One weekend we were told to clear and polish our lorries as there were three very important people coming to meet us and to see the lorries working. For a whole day we cleared and polished and then we took them to the Aerodrome, lined them up and waited. Eventually a plane came in and three smartly dressed men got off, one in uniform, and they inspected everything, admired the looks of them and asked about how good we thought they were and went away quite happy. We were then told it was Montgomery, who was to be in charge of all Middle East Forces and the other two were diplomats or government officers who had been to Greece to negotiate with the Balkan Countries.

Our job working with Egyptian workers was generally slowing down and we were moving ammunition from trains into some caves just outside Cairo. There were also a few of the new articulated lorries being used. They were quite small compared to ours but they were the first articulated trucks we had seen. They were new Bedfords with trailers attached.

There was a bit of a problem when these vehicles arrived the drivers who were quite young and inexperienced could not reverse them very well and it was a long way back into the caves. I had driven tractors and trailers in England and another of our drivers also had experience of artics, and we were both delegated to stay at the caves and give any assistance, which we could.
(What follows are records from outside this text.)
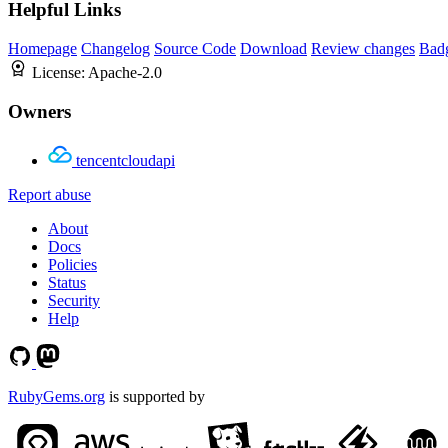
Helpful Links
Homepage
Changelog
Source Code
Download
Review changes
Bad
License:
Apache-2.0
Owners
tencentcloudapi
Report abuse
About
Docs
Policies
Status
Security
Help
RubyGems.org
is supported by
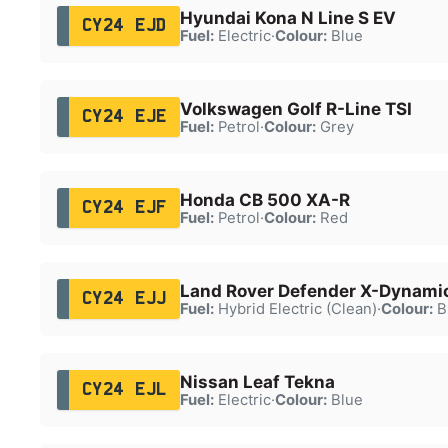
Hyundai Kona N Line S EV
CY24 EJD
Fuel:
Electric
·
Colour:
Blue
Volkswagen Golf R-Line TSI
CY24 EJE
Fuel:
Petrol
·
Colour:
Grey
Honda CB 500 XA-R
CY24 EJF
Fuel:
Petrol
·
Colour:
Red
Land Rover Defender X-Dynami
CY24 EJJ
Fuel:
Hybrid Electric (Clean)
·
Colour:
B
Nissan Leaf Tekna
CY24 EJL
Fuel:
Electric
·
Colour:
Blue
It was a doddle of a job waiting for someone to come and we could sit in the shade and keep a low profile. Our other vehicles were still meeting the night train in. So we were all enjoying our selves visiting in Cairo and getting onto the tram system. The trams were always crowded with people hanging from the doors and anywhere else they could, we always got a seat. A bit of shouting in English and our uniform worked wonders, but this war never stood still.
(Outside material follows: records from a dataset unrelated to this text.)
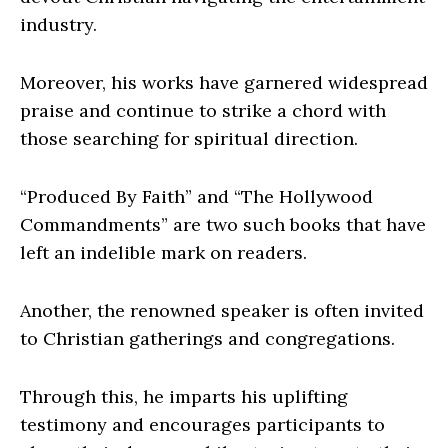
industry.
Moreover, his works have garnered widespread
praise and continue to strike a chord with
those searching for spiritual direction.
“Produced By Faith” and “The Hollywood
Commandments” are two such books that have
left an indelible mark on readers.
Another, the renowned speaker is often invited
to Christian gatherings and congregations.
Through this, he imparts his uplifting
testimony and encourages participants to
Our corporal got instructions to take our four lorries to Suez and our job was to move heavy guns and machinery to Port Said. We used to load up in the afternoon and set off alongside the canal and the railway. (All of which ran parallel). We always stopped at Ishmalia in the early evening and then continued to Port Said where we stayed overnight and returned first thing in the morning.
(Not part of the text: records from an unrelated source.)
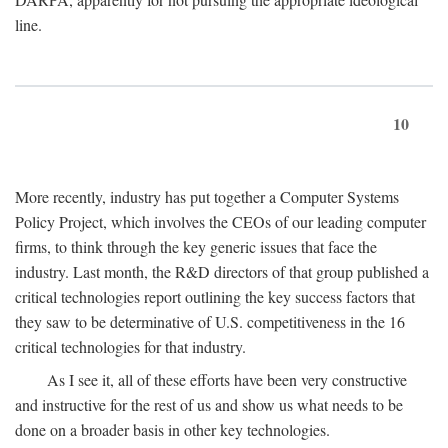
line.
10
More recently, industry has put together a Computer Systems
Policy Project, which involves the CEOs of our leading computer
firms, to think through the key generic issues that face the
industry. Last month, the R&D directors of that group published a
critical technologies report outlining the key success factors that
they saw to be determinative of U.S. competitiveness in the 16
critical technologies for that industry.
As I see it, all of these efforts have been very constructive
and instructive for the rest of us and show us what needs to be
done on a broader basis in other key technologies.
Once again we were short of money. The officers at Suez said that they got the exact wages sent from Cairo and they could not pay us. We really did not need much money. We could go into any of the mess rooms and get food and some drink. This improved when a new company of soldiers arrived and started building a new barrack between Suez and Ishmalia. We called there regularly and also got food from the Suez camp. Again our job dried up the ships were not coming in as often and rumours said that the ships were being diverted to the far East. We then got orders to go to Alexandria and join our own company, which were moving from Sarafan barracks in Israel. We took a nice slow drive to Cairo, stopped a couple of nights and cleaned our lorries, met some of our former friends and then went along to Alexandria. We had not seen it before but it sounded all right.

As we approached the outskirts of the town we stopped and were directed to our own company, which were parked in a large flat sandy valley. Our company now had more Palestinian in it then British and there was hardly any one we knew. The officers were the same and some of the N.C.Os, but as we talked to the officers. We were told that a lot of them men had volunteered for various other companies such as the long range desert patrol and were working behind the enemy lines. The main Italian army was only on the Mediterranean coast and perhaps fifty miles inland but some of our chaps were over a thousand miles into the centre of the Sahara desert, down as far as Chad or Niger. They lived by raiding enemy stores or stealing their lorries. Some of them died or were killed out there and one chap I knew quite well because he came from Hull towed some vehicles over a thousand miles, a few got mentioned in despatches. Some of the others had been sent to the Far East to the Japanese war. These had all been replaced by the Palestine troops and quite a few jeeps and small lorries had been changed for our heavy vehicles. After all our expectation to be going back home, we were disappointed, and it took us four long years.